(The cheepers follow me to the front yard, rustling along the golden maple carpet.)
For the next few months, Sparrow will be adding Wednesday mornings to his time with me. He shows up early, dressed for the last day of October.
Can you say boo? Oh, that sounds more like an ahhh. Good enough!
(Like any 4.5 month old, Sparrow loves to stare at himself in the mirror...)
The little guy eats, but we put off our own morning meal until later. Ed isn't ready for it, I'm not ready for it.
Finally, long after he leaves, we do a proper later morning breakfast.
As the day progresses, the skies clear. The kids could not ask for a better Wisconsin Halloween! Such a beautiful, beautiful day!
The robins are frantically going after those apples. I love watching them, but there is a price to pay for all that apple consumption: the birds do not digest the seeds and crab apple seedlings sprout everywhere! And what doesn't fall to the ground falls on the cars that are parked under the great willow where the birds like to rest after their eating frenzy.
Never mind, it's all rather beautiful. Red birds, red apples, red sheep shed -- all in a petticoat of gold.
In the afternoon I pick up Snowdrop. (The little girl and her puffin who goes back and forth each day with her, except on the day she forgot him. That was a morning of great drama. But not today -- today the hazy sun is with us and puffie is firmly in her grip.)
(At the farmhouse: so many stories in that little head waiting to come out...)
In the late, late afternoon, I tell her it's time to head home for Halloween!
Okay okay okay! Right after a quick romp with the chickens.
Trick-or-treating from one pumpkin bedecked door to the next is such an American kid ritual! True, when I was a child living in a Manhattan apartment, I felt shy and silly going from door to door. I had a UNICEF box and I hid behind it and tried to collect pennies for that worthy organization instead of candy for myself, even though I was nuts about sweets in those days. Still, it felt strange knocking on doors. Then came Halloween in Madison with my own kids. Now that was a big deal!
And it is a big deal for Snowdrop too! Here she is, getting ready to set out with Sparrow. She is Princess Aurora, he is Orca the whale.
Since their dad has work commitments tonight, I am stepping in to help. A sitter comes over to stay at the house and give out candy (the sitter has many, many sitting talents; one I love is her ability to fashion anything and everything out of Snowdrop's hair; tonight, she crafts for the girl a princess bun).
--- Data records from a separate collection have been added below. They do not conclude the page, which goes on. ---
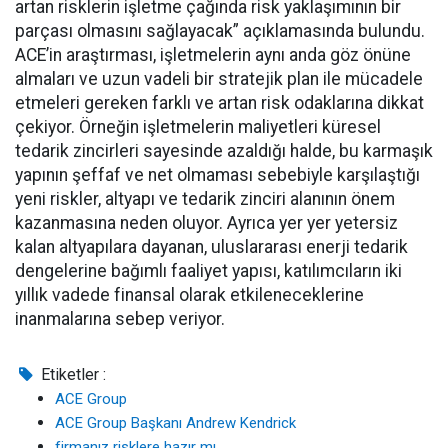
artan risklerin işletme çağında risk yaklaşımının bir
parçası olmasını sağlayacak” açıklamasında bulundu.
ACE’in araştırması, işletmelerin aynı anda göz önüne
almaları ve uzun vadeli bir stratejik plan ile mücadele
etmeleri gereken farklı ve artan risk odaklarına dikkat
çekiyor. Örneğin işletmelerin maliyetleri küresel
tedarik zincirleri sayesinde azaldığı halde, bu karmaşık
yapının şeffaf ve net olmaması sebebiyle karşılaştığı
yeni riskler, altyapı ve tedarik zinciri alanının önem
kazanmasına neden oluyor. Ayrıca yer yer yetersiz
kalan altyapılara dayanan, uluslararası enerji tedarik
dengelerine bağımlı faaliyet yapısı, katılımcıların iki
yıllık vadede finansal olarak etkileneceklerine
inanmalarına sebep veriyor.
Etiketler :
ACE Group
ACE Group Başkanı Andrew Kendrick
firmanız risklere hazır mı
We eat a quick dinner then set out. (Sparrow is in the stroller where he promptly falls asleep.)
The night grows dark, the girl grows bolder...
... then, after many many houses and a bucket full of candy, she wears out. Double strollers were invented for the long walk back after a Halloween night out.
And Sparrow? Well, he doesn't get the candy, but he enjoys chewing on his whale fin.
Snowdrop gets her sweet allotment for the night...
She's happy as can be, even though she can't finish her three wee sized pieces of candy.
The pleasure is all in the beautiful evening, surely not just in the swizzler stick (deep pink!) or in the Reese's peanut butter nugget.